Continuation of the front page (72) Inventor Ryoji Setaka 2-11-24 Tsukiji, Chuo-ku, Tokyo FSR term in JSR Corporation (reference) 2G003 AA07 AG07 AG08 AG12 AH05 AH09 2G011 AA15 AA21 AB00 AB08 AC14 AC32 AC33 AF04 5F044 LL09

Claims (6)

[Claims] 1. An elastomer, wherein conductive particles exhibiting magnetism are contained in an elastomer so as to be aligned in a thickness direction.
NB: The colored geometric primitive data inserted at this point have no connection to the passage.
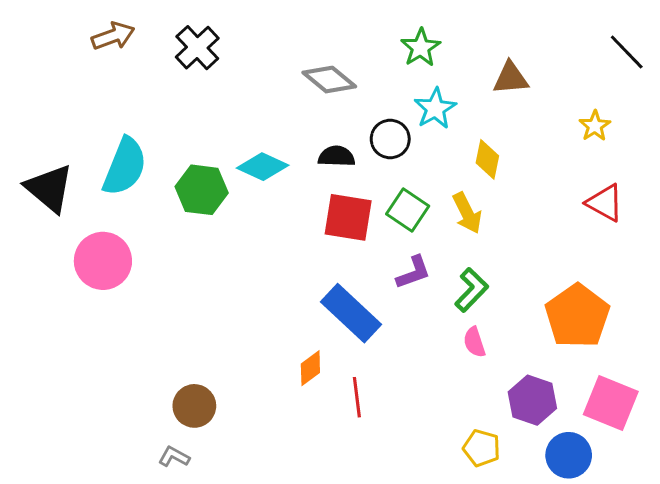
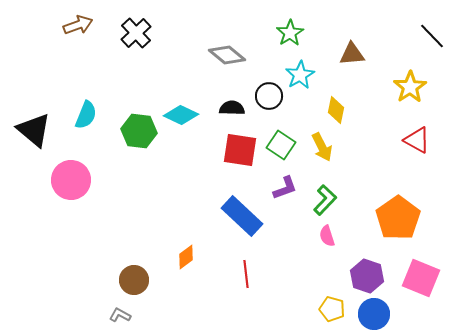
yellow star: (595, 126) -> (410, 87), size x1.5
cyan semicircle: (125, 167) -> (86, 115), size x0.7
orange diamond: (310, 368) -> (186, 257), moved
blue circle: (569, 455) -> (374, 314), moved

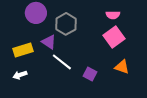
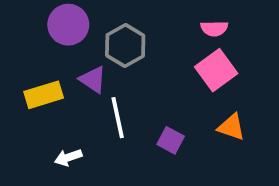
white line: (62, 62) -> (118, 118), turned 40
white arrow: (20, 75) -> (68, 157), moved

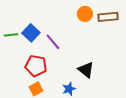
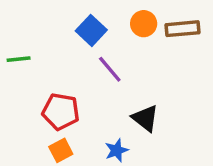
blue square: (31, 33) -> (91, 30), moved
purple line: (53, 42) -> (110, 69), moved

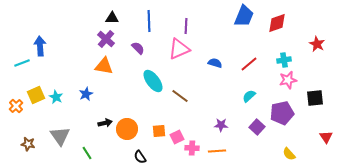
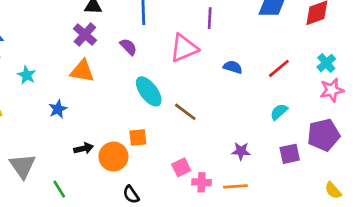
purple line: (186, 26) -> (210, 18), moved
cyan cross: (284, 60) -> (326, 63), turned -32
cyan star: (56, 97) -> (27, 75), moved
purple square: (257, 127) -> (290, 154), turned 35
orange square: (159, 131) -> (138, 138), moved

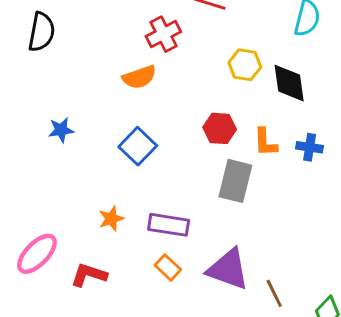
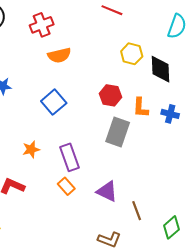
red cross: (163, 34) -> (42, 25), moved
purple rectangle: (169, 225) -> (70, 157), turned 56
purple triangle: (228, 269) -> (107, 191), size x0.7

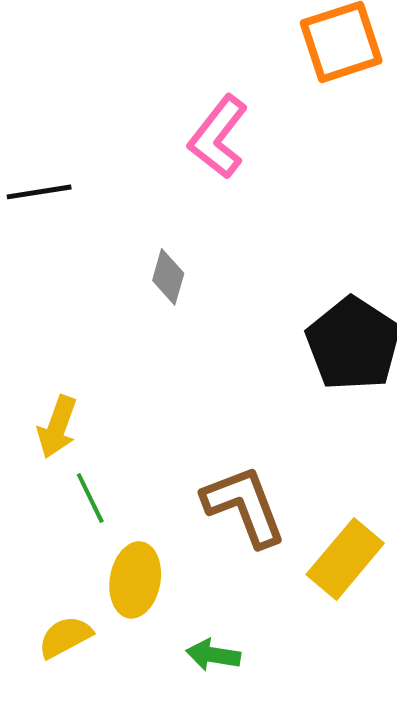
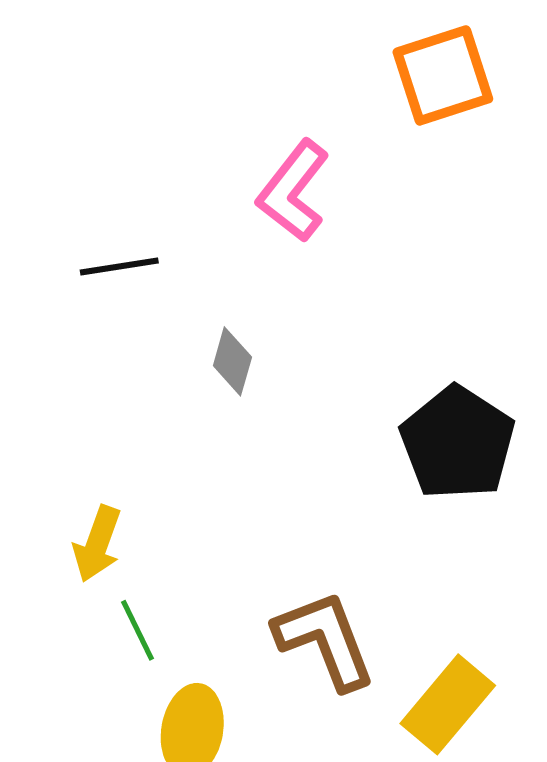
black line: (39, 192) -> (119, 266), moved

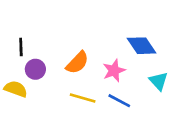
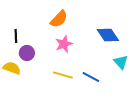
orange semicircle: (77, 63) -> (59, 19), moved
pink star: (114, 71) -> (64, 44), moved

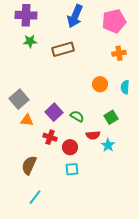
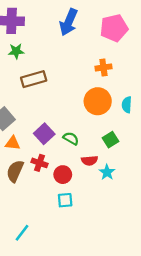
brown rectangle: (63, 49) -> (34, 79), moved
orange cross: (119, 53) -> (103, 67), moved
orange circle: (100, 84) -> (98, 101), size x1.5
brown semicircle: (29, 165) -> (15, 171), moved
A large number of conductive path forming portions extending in the thickness direction are arranged apart from each other in the surface direction via a stationary conductive portion made of a conductive elastomer, and the stationary conductive portion has at least one surface thereof as the conductive path forming portion. An anisotropic conductive sheet formed so as to protrude from the surface of the sheet. 2. The anisotropic material according to claim 1, wherein the conductive elastomer constituting the stationary conductive portion is formed by dispersing a non-magnetic conductivity-imparting substance in an insulating elastomer. Conductive sheet. 3. The substance according to claim 2, wherein the conductivity-imparting substance is at least one substance selected from a substance exhibiting conductivity by itself and a substance exhibiting conductivity by absorbing moisture. Anisotropic conductive sheet. 4. The conductive elastomer constituting the stationary conductive portion has a volume resistivity of 1 × 10 ⁷ to 1 × 10 ¹² Ω · m. The anisotropic conductive sheet according to the above. 5. The anisotropic conductive sheet according to claim 1, wherein both surfaces of the stationary conductive portion are formed so as to protrude from the surface of the conductive path forming portion. . 6. The stationary conductive part according to claim 1, wherein the protruding height of the conductive part from the surface of the conductive part or the total height thereof is 5 to 50% of the thickness of the stationary conductive part. The anisotropic conductive sheet according to any one of the above.